The accident occurred about 11:30 p. m., July 19, 1930, about four miles south of York, Nebraska, upon the Meridian highway, also known as U. S. Highway No. 81. This highway, at the place where the accident occurred, is about 30 feet wide, with a graveled surface.

Ardyce I. Sehwarting, a schoolgirl, about 16 years of age, was riding in the rear seat of a 1925 Overland sedan with two other girls, while her mother was with her father in the front seat. They were returning to their home at McCool Junction from York, and driving south. The night was dark, and the air filled with dust by reason of the heavy traffic along this highway at that time. A 2%-ton Hawkeye truck, belonging to the appellant, was going north, en route from Concordia, Kansas, to Fremont, Nebraska, with a load of household goods. The truck was driven by Frank Vittera, and his helper, Wade [78]*78Rice, was riding with him. The truck at that time was not running upon any regular or fixed route, but was running on what is called a special order, under which the driver of the truck was permitted to take any direct route between Concordia, Kansas, and Fremont, Nebraska.

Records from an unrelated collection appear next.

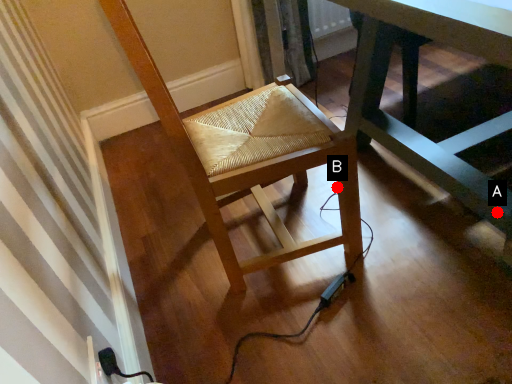 Question: Two points are circled on the image, labeled by A and B beside each circle. Which point is closer to the camera taking this photo?

Choices:
 (A) A is closer
 (B) B is closer

Answer: (A) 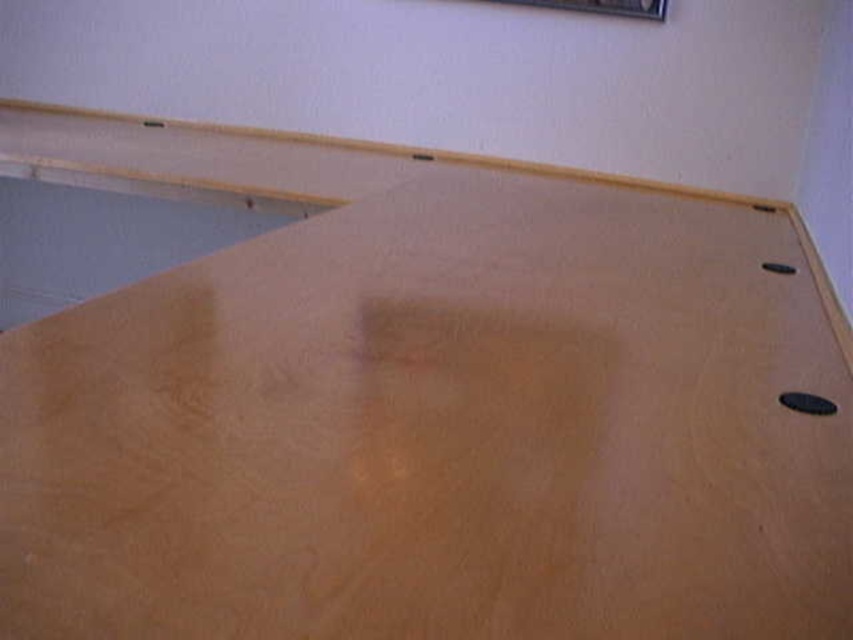 Can you confirm if light brown wood table at upper center is positioned to the right of metallic silver picture frame at upper center?

No, light brown wood table at upper center is not to the right of metallic silver picture frame at upper center.

Is light brown wood table at upper center wider than metallic silver picture frame at upper center?

Correct, the width of light brown wood table at upper center exceeds that of metallic silver picture frame at upper center.

Which is behind, point (93, 307) or point (657, 19)?

Positioned behind is point (657, 19).

Find the location of a particular element. light brown wood table at upper center is located at coordinates (439, 429). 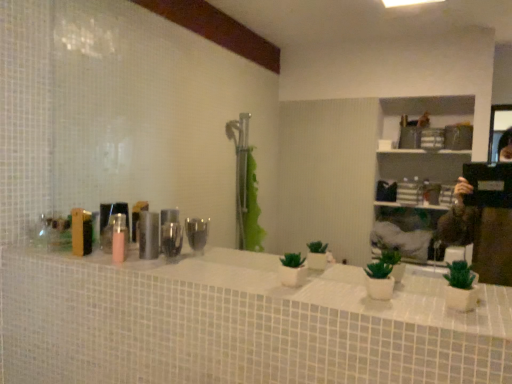 Question: In which direction should I rotate to look at metallic cylindrical container at center, which is the first toiletry in right-to-left order?

Choices:
 (A) right
 (B) left

Answer: (B)

Question: From the image's perspective, is white glossy counter top at center located beneath metallic cylindrical container at center, the 2th toiletry positioned from the left?

Choices:
 (A) no
 (B) yes

Answer: (B)

Question: Can you confirm if white glossy counter top at center is smaller than metallic cylindrical container at center, which is the first toiletry in right-to-left order?

Choices:
 (A) yes
 (B) no

Answer: (B)

Question: Can you confirm if white glossy counter top at center is bigger than metallic cylindrical container at center, which is the first toiletry in right-to-left order?

Choices:
 (A) yes
 (B) no

Answer: (A)

Question: Can you confirm if white glossy counter top at center is taller than metallic cylindrical container at center, which is the first toiletry in right-to-left order?

Choices:
 (A) no
 (B) yes

Answer: (A)

Question: Is white glossy counter top at center positioned beyond the bounds of metallic cylindrical container at center, the 2th toiletry positioned from the left?

Choices:
 (A) yes
 (B) no

Answer: (A)

Question: Does white glossy counter top at center have a lesser height compared to metallic cylindrical container at center, the 2th toiletry positioned from the left?

Choices:
 (A) yes
 (B) no

Answer: (A)

Question: Does metallic cylindrical container at center, which is the first toiletry in right-to-left order, appear on the left side of wooden box at left, the first toiletry when ordered from left to right?

Choices:
 (A) no
 (B) yes

Answer: (A)

Question: Is wooden box at left, arranged as the second toiletry when viewed from the right, located within metallic cylindrical container at center, the 2th toiletry positioned from the left?

Choices:
 (A) yes
 (B) no

Answer: (B)

Question: Can you see metallic cylindrical container at center, the 2th toiletry positioned from the left, touching wooden box at left, arranged as the second toiletry when viewed from the right?

Choices:
 (A) yes
 (B) no

Answer: (B)

Question: Is metallic cylindrical container at center, the 2th toiletry positioned from the left, not within wooden box at left, the first toiletry when ordered from left to right?

Choices:
 (A) no
 (B) yes

Answer: (B)

Question: Is metallic cylindrical container at center, the 2th toiletry positioned from the left, at the right side of wooden box at left, the first toiletry when ordered from left to right?

Choices:
 (A) yes
 (B) no

Answer: (A)

Question: Considering the relative sizes of metallic cylindrical container at center, which is the first toiletry in right-to-left order, and wooden box at left, arranged as the second toiletry when viewed from the right, in the image provided, is metallic cylindrical container at center, which is the first toiletry in right-to-left order, shorter than wooden box at left, arranged as the second toiletry when viewed from the right,?

Choices:
 (A) no
 (B) yes

Answer: (B)

Question: Does wooden box at left, the first toiletry when ordered from left to right, appear on the right side of white glossy counter top at center?

Choices:
 (A) no
 (B) yes

Answer: (A) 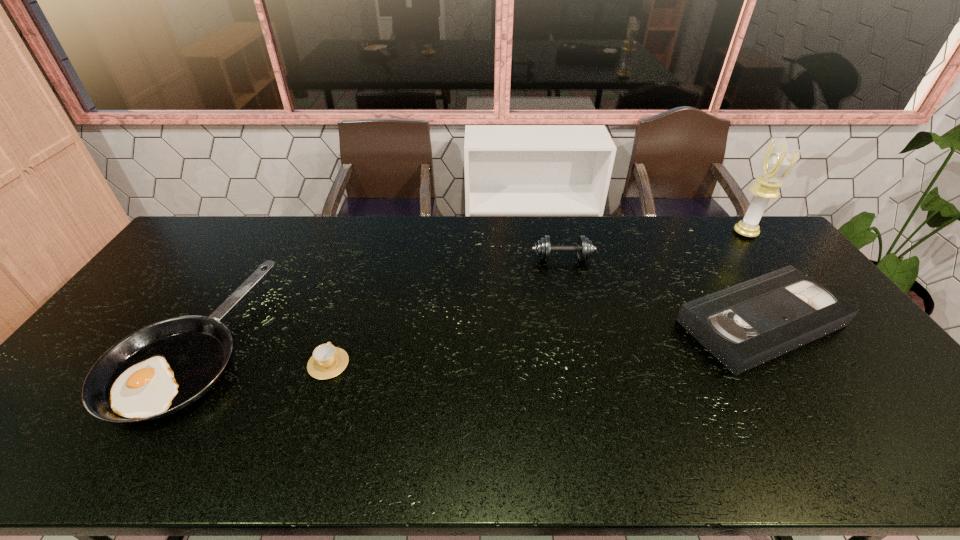 You are a GUI agent. You are given a task and a screenshot of the screen. Output one action in this format:
    pyautogui.click(x=<x>, y=<y>)
    Task: Click on the free spot that satisfies the following two spatial constraints: 1. on the front-facing side of the farthest object; 2. on the front side of the dumbbell
    This screenshot has width=960, height=540.
    Given the screenshot: What is the action you would take?
    pyautogui.click(x=766, y=259)

The image size is (960, 540). I want to click on vacant space that satisfies the following two spatial constraints: 1. with the handle on the side of the cup; 2. on the right side of the fourth nearest object, so pyautogui.click(x=362, y=259).

The image size is (960, 540). Identify the location of free space that satisfies the following two spatial constraints: 1. on the front-facing side of the award; 2. on the front side of the frying pan. pyautogui.click(x=831, y=343).

Identify the location of free location that satisfies the following two spatial constraints: 1. with the handle on the side of the second object from left to right; 2. on the left side of the fourth nearest object. (362, 259).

The negligence charged in .the petition against the owner of the truck was that the truck was being operated at a rate of speed greater than was reasonable and proper, having regard for the traffic, the use of the road, and the condition of the road, to wit, at a rate of speed of 50 miles an hour; that, in meeting the Overland automobile, the driver failed to seasonably turn his truck to the right of the center of the highway, but remained in the center of the road, and that such carelessness and negligence Avas the proximate cause of the injury.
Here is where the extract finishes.